In General, $n>2$, $a_{i,j}=a_{i,j-1}+1$ and the matrix will be of the following form:
$\begin{bmatrix}1&2&3&...&n\\n+1&n+2&n+3&...&n+n\\2n+1&2n+2&2n+3&...&2n+n\\...&...&...&...&...\\(n-1)n+1&(n-1)n+2&(n-1)n+3&...&n^2\end{bmatrix}_{n \times {n}}$
I tried to show this by row operations, and I got some nice patterns but I was getting into my third page and it seemed never ending.
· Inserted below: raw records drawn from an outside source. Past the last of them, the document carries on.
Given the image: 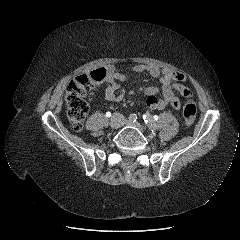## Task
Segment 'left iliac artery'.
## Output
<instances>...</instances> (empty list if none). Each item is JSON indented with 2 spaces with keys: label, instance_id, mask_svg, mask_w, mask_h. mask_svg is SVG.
I'll return each mask as SVG.
<instances>
[{
  "label": "left iliac artery",
  "instance_id": "44dca946",
  "mask_svg": "<svg viewBox=\"0 0 240 240\" xmlns=\"http://www.w3.org/2000/svg\"><path fill=\"white\" fill-rule=\"evenodd\" d=\"M143 120L145 124L149 127V129H151L153 132V130H155V123H154V120H152L150 114H144Z\"/></svg>",
  "mask_w": 240,
  "mask_h": 240
}]
</instances>
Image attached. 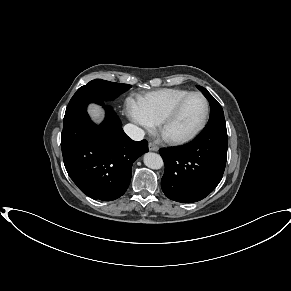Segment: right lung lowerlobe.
Returning <instances> with one entry per match:
<instances>
[{"instance_id":"obj_1","label":"right lung lower lobe","mask_w":291,"mask_h":291,"mask_svg":"<svg viewBox=\"0 0 291 291\" xmlns=\"http://www.w3.org/2000/svg\"><path fill=\"white\" fill-rule=\"evenodd\" d=\"M104 108L100 125L87 112L80 119L64 120L61 148L65 168L78 188L93 199L112 201L127 190L132 164L148 152V143L131 140L110 107Z\"/></svg>"}]
</instances>
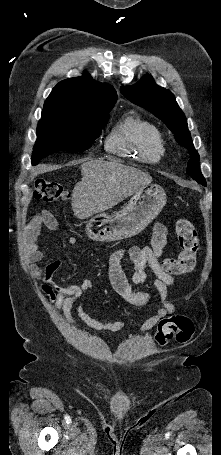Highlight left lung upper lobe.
I'll list each match as a JSON object with an SVG mask.
<instances>
[{
  "label": "left lung upper lobe",
  "mask_w": 221,
  "mask_h": 455,
  "mask_svg": "<svg viewBox=\"0 0 221 455\" xmlns=\"http://www.w3.org/2000/svg\"><path fill=\"white\" fill-rule=\"evenodd\" d=\"M121 92L131 102L150 111L167 125L191 155L187 172L197 182L205 185V179L199 170V155L193 146L187 120L173 93L157 85L150 74H146L133 86H122Z\"/></svg>",
  "instance_id": "obj_1"
}]
</instances>
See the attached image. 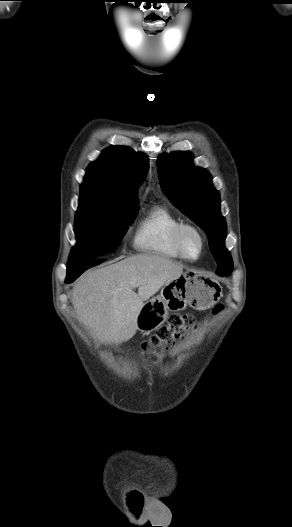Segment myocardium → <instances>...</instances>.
I'll return each mask as SVG.
<instances>
[{
	"label": "myocardium",
	"mask_w": 292,
	"mask_h": 527,
	"mask_svg": "<svg viewBox=\"0 0 292 527\" xmlns=\"http://www.w3.org/2000/svg\"><path fill=\"white\" fill-rule=\"evenodd\" d=\"M187 232H192L196 234L200 241L199 253L195 257L189 256L185 250L184 237ZM174 243H175L176 249L178 253L180 254L181 258L187 261H190V262H195V261H198L202 257L205 251L206 237L203 231L198 226L191 224V223H182L175 230Z\"/></svg>",
	"instance_id": "obj_1"
}]
</instances>
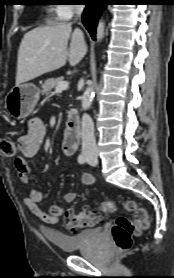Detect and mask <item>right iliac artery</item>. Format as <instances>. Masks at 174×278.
<instances>
[{"mask_svg": "<svg viewBox=\"0 0 174 278\" xmlns=\"http://www.w3.org/2000/svg\"><path fill=\"white\" fill-rule=\"evenodd\" d=\"M85 161H86L85 155H84V154H80V155L78 156V162H79L80 164H84Z\"/></svg>", "mask_w": 174, "mask_h": 278, "instance_id": "right-iliac-artery-1", "label": "right iliac artery"}]
</instances>
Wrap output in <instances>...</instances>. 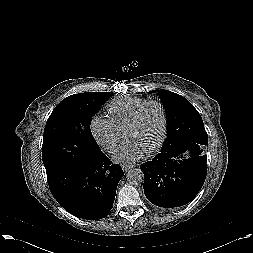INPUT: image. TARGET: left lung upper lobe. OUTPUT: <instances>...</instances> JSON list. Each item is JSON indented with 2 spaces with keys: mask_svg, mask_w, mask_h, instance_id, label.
I'll list each match as a JSON object with an SVG mask.
<instances>
[{
  "mask_svg": "<svg viewBox=\"0 0 253 253\" xmlns=\"http://www.w3.org/2000/svg\"><path fill=\"white\" fill-rule=\"evenodd\" d=\"M167 114V138L162 148L184 142L208 145L203 120L195 107L183 96L168 90H154Z\"/></svg>",
  "mask_w": 253,
  "mask_h": 253,
  "instance_id": "1",
  "label": "left lung upper lobe"
}]
</instances>
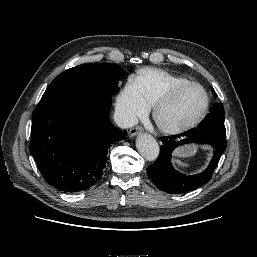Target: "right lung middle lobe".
Wrapping results in <instances>:
<instances>
[{"mask_svg": "<svg viewBox=\"0 0 257 257\" xmlns=\"http://www.w3.org/2000/svg\"><path fill=\"white\" fill-rule=\"evenodd\" d=\"M124 70L113 63L82 64L58 75L44 92L42 99L66 93H97L112 96Z\"/></svg>", "mask_w": 257, "mask_h": 257, "instance_id": "1", "label": "right lung middle lobe"}]
</instances>
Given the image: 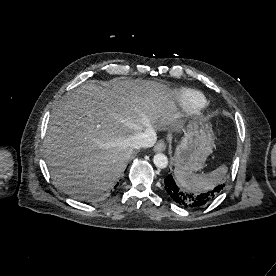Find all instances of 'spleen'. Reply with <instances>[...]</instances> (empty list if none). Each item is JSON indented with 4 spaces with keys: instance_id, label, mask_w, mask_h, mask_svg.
Segmentation results:
<instances>
[{
    "instance_id": "1",
    "label": "spleen",
    "mask_w": 276,
    "mask_h": 276,
    "mask_svg": "<svg viewBox=\"0 0 276 276\" xmlns=\"http://www.w3.org/2000/svg\"><path fill=\"white\" fill-rule=\"evenodd\" d=\"M227 166L222 165L210 173L194 174L175 169L174 173L179 184L188 191L203 192L220 184L227 173Z\"/></svg>"
}]
</instances>
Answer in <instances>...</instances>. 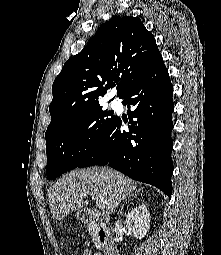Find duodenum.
<instances>
[{
    "mask_svg": "<svg viewBox=\"0 0 221 255\" xmlns=\"http://www.w3.org/2000/svg\"><path fill=\"white\" fill-rule=\"evenodd\" d=\"M80 219L94 229L97 241L103 246L104 255H118L117 245L112 234L104 227V220L101 215L86 210L81 212Z\"/></svg>",
    "mask_w": 221,
    "mask_h": 255,
    "instance_id": "1",
    "label": "duodenum"
}]
</instances>
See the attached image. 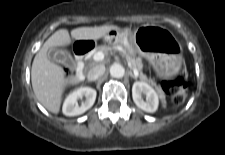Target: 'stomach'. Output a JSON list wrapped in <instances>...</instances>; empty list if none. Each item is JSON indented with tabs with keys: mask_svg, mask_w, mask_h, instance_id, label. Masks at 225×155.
I'll list each match as a JSON object with an SVG mask.
<instances>
[{
	"mask_svg": "<svg viewBox=\"0 0 225 155\" xmlns=\"http://www.w3.org/2000/svg\"><path fill=\"white\" fill-rule=\"evenodd\" d=\"M106 42H119L128 53H138L151 64L160 65L167 75L181 65V45L165 27L144 24L134 30H113L104 36Z\"/></svg>",
	"mask_w": 225,
	"mask_h": 155,
	"instance_id": "obj_1",
	"label": "stomach"
}]
</instances>
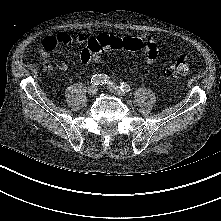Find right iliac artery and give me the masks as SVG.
Segmentation results:
<instances>
[{
    "instance_id": "1",
    "label": "right iliac artery",
    "mask_w": 221,
    "mask_h": 221,
    "mask_svg": "<svg viewBox=\"0 0 221 221\" xmlns=\"http://www.w3.org/2000/svg\"><path fill=\"white\" fill-rule=\"evenodd\" d=\"M109 82V77L106 74H96L91 78V83L94 85H103Z\"/></svg>"
}]
</instances>
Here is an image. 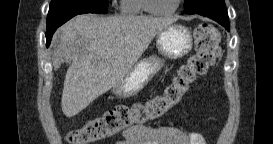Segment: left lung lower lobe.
I'll return each instance as SVG.
<instances>
[{"label":"left lung lower lobe","instance_id":"0a47b994","mask_svg":"<svg viewBox=\"0 0 273 144\" xmlns=\"http://www.w3.org/2000/svg\"><path fill=\"white\" fill-rule=\"evenodd\" d=\"M194 14L211 18L224 26L228 31L230 29L229 18L225 6L220 7L218 5H209L208 7L198 9Z\"/></svg>","mask_w":273,"mask_h":144}]
</instances>
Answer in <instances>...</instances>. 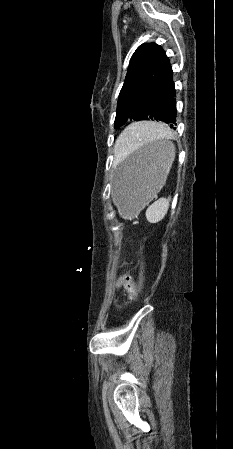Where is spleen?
Masks as SVG:
<instances>
[{
  "label": "spleen",
  "mask_w": 233,
  "mask_h": 449,
  "mask_svg": "<svg viewBox=\"0 0 233 449\" xmlns=\"http://www.w3.org/2000/svg\"><path fill=\"white\" fill-rule=\"evenodd\" d=\"M168 126L165 125H136L132 124L119 137L117 153L121 157L131 152L135 147L147 142H161ZM174 147V146H173ZM169 199L160 198L151 204L146 210V218L150 223L161 221L167 214Z\"/></svg>",
  "instance_id": "spleen-1"
}]
</instances>
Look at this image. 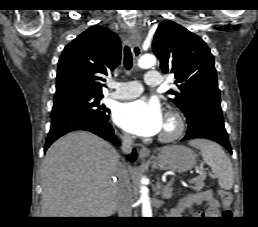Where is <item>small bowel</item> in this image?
<instances>
[{
  "mask_svg": "<svg viewBox=\"0 0 258 227\" xmlns=\"http://www.w3.org/2000/svg\"><path fill=\"white\" fill-rule=\"evenodd\" d=\"M207 202L209 207L203 213H193L191 210L192 205L200 204L202 202ZM220 203L216 199L214 193L211 190H205L198 192L189 198L181 202L175 210L171 212V215H177L183 212H188L189 214H196L198 216L215 218L219 216Z\"/></svg>",
  "mask_w": 258,
  "mask_h": 227,
  "instance_id": "obj_1",
  "label": "small bowel"
}]
</instances>
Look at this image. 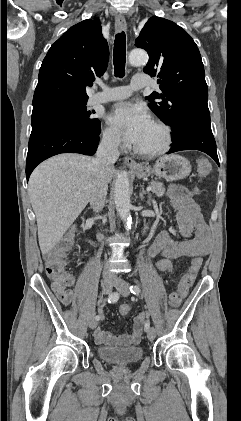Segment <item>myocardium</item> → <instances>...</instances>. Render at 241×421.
<instances>
[{
	"label": "myocardium",
	"mask_w": 241,
	"mask_h": 421,
	"mask_svg": "<svg viewBox=\"0 0 241 421\" xmlns=\"http://www.w3.org/2000/svg\"><path fill=\"white\" fill-rule=\"evenodd\" d=\"M152 123L155 124L157 127H159L163 133L162 144L158 148L150 149V150L141 149L135 145L134 151L138 155H141L144 157H156V156H160L166 153L171 148V145L173 142L171 127L160 119H153Z\"/></svg>",
	"instance_id": "obj_1"
}]
</instances>
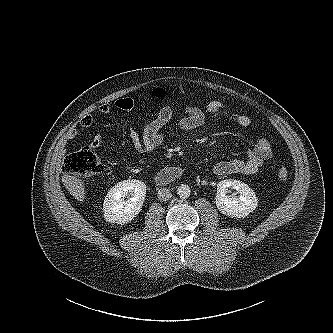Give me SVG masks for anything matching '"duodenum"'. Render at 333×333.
Wrapping results in <instances>:
<instances>
[{"label": "duodenum", "instance_id": "obj_1", "mask_svg": "<svg viewBox=\"0 0 333 333\" xmlns=\"http://www.w3.org/2000/svg\"><path fill=\"white\" fill-rule=\"evenodd\" d=\"M184 174L181 167H168L160 170L155 176V182L159 185H167L179 178Z\"/></svg>", "mask_w": 333, "mask_h": 333}]
</instances>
I'm working on uploading the pictures of my scratch work.
On
Simply note that the row space is spanned by $(1, 1, \cdots, 1)$ and $(1, 2, , \cdots, n)$, and hence has dimension 2. When $n>2$, the row space is not of full rank so the determinant is zero.
On
$$\begin{align} |A|&=\begin{vmatrix}1&2&3&\cdots & n\\ n&n&n&\cdots &n\\ 2n&2n&2n&\cdots&2n\\ \cdots & \cdots & \cdots & \cdots & \cdots\\ (n-1)n&(n-1)n&(n-1)n&\cdots&(n-1)n\end{vmatrix}\\ &=n\times 2n\times\cdots\times (n-1)n\begin{vmatrix}1&2&3&\cdots&n\\ 1&1&1&\cdots &1\\ 1&1&1&\cdots &1\\ \cdots & \cdots & \cdots & \cdots & \cdots\\ 1&1&1&\cdots &1\end{vmatrix}\\ &=n^{n-1}(n-1)!\begin{vmatrix}1&2&3&\cdots & n\\ 1&1&1&\cdots &1\\ 0&0&0&\cdots &0\\ \cdots & \cdots & \cdots & \cdots & \cdots\\ 0&0&0&\cdots &0\end{vmatrix} \end{align}$$
so $rk(A)=2$ and for $n\gt 2$ we have $|A|=0$
Subtract the first row from the second and third rows, and the new rows will be linearly dependent.